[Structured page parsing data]
--------------------------------
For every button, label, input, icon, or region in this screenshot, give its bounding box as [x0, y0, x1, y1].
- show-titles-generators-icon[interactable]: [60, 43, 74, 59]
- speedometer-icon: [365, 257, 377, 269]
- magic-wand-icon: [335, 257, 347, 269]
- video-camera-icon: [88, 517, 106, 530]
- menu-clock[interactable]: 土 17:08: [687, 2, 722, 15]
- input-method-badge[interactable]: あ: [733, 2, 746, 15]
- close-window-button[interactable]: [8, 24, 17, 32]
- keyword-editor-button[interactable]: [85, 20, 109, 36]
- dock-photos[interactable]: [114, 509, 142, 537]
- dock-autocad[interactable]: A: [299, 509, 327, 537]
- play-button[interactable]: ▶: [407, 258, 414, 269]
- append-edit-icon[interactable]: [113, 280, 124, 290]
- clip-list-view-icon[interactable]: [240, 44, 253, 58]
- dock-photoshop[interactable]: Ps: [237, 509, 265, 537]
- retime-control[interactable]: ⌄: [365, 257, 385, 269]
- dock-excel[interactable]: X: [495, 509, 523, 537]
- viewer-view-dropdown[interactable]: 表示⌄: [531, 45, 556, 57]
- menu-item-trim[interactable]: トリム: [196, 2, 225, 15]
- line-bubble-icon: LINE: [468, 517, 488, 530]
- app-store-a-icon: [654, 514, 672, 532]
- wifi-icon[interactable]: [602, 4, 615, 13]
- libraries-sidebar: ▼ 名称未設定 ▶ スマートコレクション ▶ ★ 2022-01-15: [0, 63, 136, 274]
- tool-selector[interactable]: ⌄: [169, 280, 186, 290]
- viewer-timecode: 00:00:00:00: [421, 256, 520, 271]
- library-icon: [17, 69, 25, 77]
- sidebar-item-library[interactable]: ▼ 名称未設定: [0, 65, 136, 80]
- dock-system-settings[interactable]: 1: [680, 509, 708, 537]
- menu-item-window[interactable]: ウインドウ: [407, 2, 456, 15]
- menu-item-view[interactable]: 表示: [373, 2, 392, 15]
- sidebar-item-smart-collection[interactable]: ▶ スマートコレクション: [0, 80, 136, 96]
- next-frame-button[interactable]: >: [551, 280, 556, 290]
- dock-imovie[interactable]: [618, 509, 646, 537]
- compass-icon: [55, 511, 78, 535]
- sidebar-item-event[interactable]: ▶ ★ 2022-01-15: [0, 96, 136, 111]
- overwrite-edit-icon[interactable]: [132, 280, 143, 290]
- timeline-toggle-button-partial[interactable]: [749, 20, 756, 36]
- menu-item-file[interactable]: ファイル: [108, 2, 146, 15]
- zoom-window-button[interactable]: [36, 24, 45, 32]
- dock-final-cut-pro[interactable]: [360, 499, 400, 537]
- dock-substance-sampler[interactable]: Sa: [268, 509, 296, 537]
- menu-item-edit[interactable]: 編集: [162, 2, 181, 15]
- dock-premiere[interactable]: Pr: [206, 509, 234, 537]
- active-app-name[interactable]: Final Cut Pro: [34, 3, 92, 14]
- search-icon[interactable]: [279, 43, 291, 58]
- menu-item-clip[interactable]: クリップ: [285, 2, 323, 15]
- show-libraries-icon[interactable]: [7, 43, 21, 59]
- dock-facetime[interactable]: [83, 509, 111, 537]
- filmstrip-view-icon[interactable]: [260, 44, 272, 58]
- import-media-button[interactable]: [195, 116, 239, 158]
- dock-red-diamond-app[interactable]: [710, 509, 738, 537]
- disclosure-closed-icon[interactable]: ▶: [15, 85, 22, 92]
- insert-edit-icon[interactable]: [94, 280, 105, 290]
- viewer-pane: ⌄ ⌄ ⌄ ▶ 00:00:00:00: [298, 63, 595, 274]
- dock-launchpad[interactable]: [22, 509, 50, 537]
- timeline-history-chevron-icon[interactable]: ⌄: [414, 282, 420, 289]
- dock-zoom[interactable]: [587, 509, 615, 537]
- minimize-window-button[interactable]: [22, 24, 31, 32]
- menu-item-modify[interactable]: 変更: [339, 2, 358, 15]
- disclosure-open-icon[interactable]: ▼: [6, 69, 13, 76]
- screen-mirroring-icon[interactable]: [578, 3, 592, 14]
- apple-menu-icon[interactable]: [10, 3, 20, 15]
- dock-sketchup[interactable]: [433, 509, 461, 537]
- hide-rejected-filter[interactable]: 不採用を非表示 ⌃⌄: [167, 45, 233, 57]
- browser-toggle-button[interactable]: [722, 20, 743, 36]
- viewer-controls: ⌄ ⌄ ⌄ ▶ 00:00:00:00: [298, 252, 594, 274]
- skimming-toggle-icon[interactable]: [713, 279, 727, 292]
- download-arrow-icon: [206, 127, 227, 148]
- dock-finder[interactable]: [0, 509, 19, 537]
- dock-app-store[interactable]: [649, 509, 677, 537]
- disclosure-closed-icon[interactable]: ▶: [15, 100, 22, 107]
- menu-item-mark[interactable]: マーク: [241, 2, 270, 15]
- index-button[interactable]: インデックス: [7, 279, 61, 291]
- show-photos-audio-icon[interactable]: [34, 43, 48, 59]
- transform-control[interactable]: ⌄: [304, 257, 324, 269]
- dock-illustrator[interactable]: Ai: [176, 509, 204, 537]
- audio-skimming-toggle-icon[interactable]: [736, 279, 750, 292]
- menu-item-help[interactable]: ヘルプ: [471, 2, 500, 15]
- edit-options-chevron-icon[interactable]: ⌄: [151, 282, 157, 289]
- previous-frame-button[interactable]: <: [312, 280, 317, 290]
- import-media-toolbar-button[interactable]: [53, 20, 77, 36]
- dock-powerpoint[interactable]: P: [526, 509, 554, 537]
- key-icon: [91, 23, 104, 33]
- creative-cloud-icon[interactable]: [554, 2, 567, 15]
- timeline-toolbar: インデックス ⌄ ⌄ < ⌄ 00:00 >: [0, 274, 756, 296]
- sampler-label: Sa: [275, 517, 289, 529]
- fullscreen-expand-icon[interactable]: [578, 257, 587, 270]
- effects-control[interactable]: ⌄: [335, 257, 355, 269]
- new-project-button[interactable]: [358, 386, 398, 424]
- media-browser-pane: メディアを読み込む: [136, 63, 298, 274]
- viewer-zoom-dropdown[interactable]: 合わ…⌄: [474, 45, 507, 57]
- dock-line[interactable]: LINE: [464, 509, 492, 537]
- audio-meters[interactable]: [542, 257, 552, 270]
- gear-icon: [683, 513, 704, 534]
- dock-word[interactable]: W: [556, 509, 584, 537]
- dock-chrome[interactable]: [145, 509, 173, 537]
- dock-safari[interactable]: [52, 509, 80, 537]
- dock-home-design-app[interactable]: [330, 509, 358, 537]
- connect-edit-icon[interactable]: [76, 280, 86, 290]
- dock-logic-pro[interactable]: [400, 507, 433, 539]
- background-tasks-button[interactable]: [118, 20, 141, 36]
--------------------------------
YOUR INSTRUCTIONS = Check each line of the records for the string "スマートコレクション" and copy those that have it.

EXERCISE ANSWER =
- libraries-sidebar: ▼ 名称未設定 ▶ スマートコレクション ▶ ★ 2022-01-15: [0, 63, 136, 274]
- sidebar-item-smart-collection[interactable]: ▶ スマートコレクション: [0, 80, 136, 96]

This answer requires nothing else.